Wednesday, May 6, 2009
Book Pages
Got the perfect spring read, and it brings back memories of our daughter's pre-college preparations, those whirlwind college visits, filing applications, writing essays and poems, all the nail biting on which way to go for the next four years of her life. It is Admission, written by Jean Hanff Korelitz. This book tells the story of Portia, a Princeton admissions officer. She begins a tour of New England private schools, after moving her post from the West coast, and stumbles into a new and small crunchy granola sort of school in the outback of New Hampshire. There she finds a teacher she falls in love with, and her adopted out son she had 17 years earlier, and never shared news of with her mother or her partner at Princeton.
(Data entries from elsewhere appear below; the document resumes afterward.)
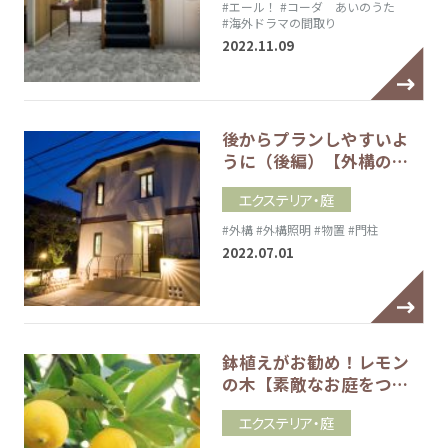
#エール！
#コーダ あいのうた
#海外ドラマの間取り
2022.11.09
後からプランしやすいよ
うに（後編）【外構の…
エクステリア・庭
#外構
#外構照明
#物置
#門柱
2022.07.01
鉢植えがお勧め！レモン
の木【素敵なお庭をつ…
エクステリア・庭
When she returns from her journey, her partner leaves her, to be with a lover who is now pregnant with his child. Portia continues on with her job, but spirals into depression, barely functioning. The teacher from Quest, the New Hampshire private school, comes into town with her son and other students in tow, to tour Princeton. She is reunited with him, he "rescues" her from her depression, enough to realize that she has to come to grips (her personal admission) with her son's future. She performs a dishonestly moral act of changing transcripts to get her son accepted into Princeton, loses her job, and moves back to Vermont to reconcile with her mother, but is on the road to admitting her needs for love and reconnections. I learned so much about the processes of student applications, interviews, essays, and tests, and how they are judged by readers and admissions personnel, not just at Princeton, but all over the U.S. And of course this all brought a BIG sigh of relief, that we don't have to face THAT all over again.